Locate the line that contains "両親に孫の顔が見たいと言われて困る" in the entries below, then repeat it and every following line through the line that contains "パートナー以外へ執着を持つ事は苦しい", exactly, and no others.
++++++++++++++++++++
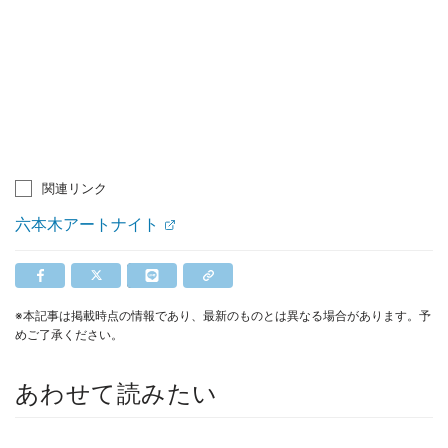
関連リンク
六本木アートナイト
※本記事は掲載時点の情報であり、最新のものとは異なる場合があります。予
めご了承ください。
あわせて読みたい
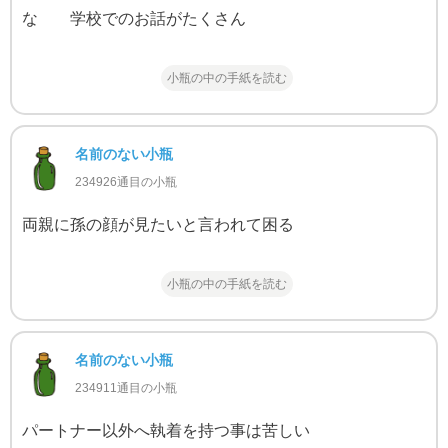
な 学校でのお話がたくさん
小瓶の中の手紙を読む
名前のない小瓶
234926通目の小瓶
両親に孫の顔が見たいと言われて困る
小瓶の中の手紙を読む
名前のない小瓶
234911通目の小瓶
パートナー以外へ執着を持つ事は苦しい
++++++++++++++++++++
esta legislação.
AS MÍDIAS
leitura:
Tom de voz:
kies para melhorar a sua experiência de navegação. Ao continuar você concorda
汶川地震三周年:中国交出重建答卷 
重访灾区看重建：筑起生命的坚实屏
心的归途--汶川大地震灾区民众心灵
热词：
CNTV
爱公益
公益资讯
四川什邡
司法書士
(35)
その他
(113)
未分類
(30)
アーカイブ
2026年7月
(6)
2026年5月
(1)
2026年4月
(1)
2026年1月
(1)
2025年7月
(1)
++++++++++++++++++++
[Solved exercise]
両親に孫の顔が見たいと言われて困る
小瓶の中の手紙を読む
名前のない小瓶
234911通目の小瓶
パートナー以外へ執着を持つ事は苦しい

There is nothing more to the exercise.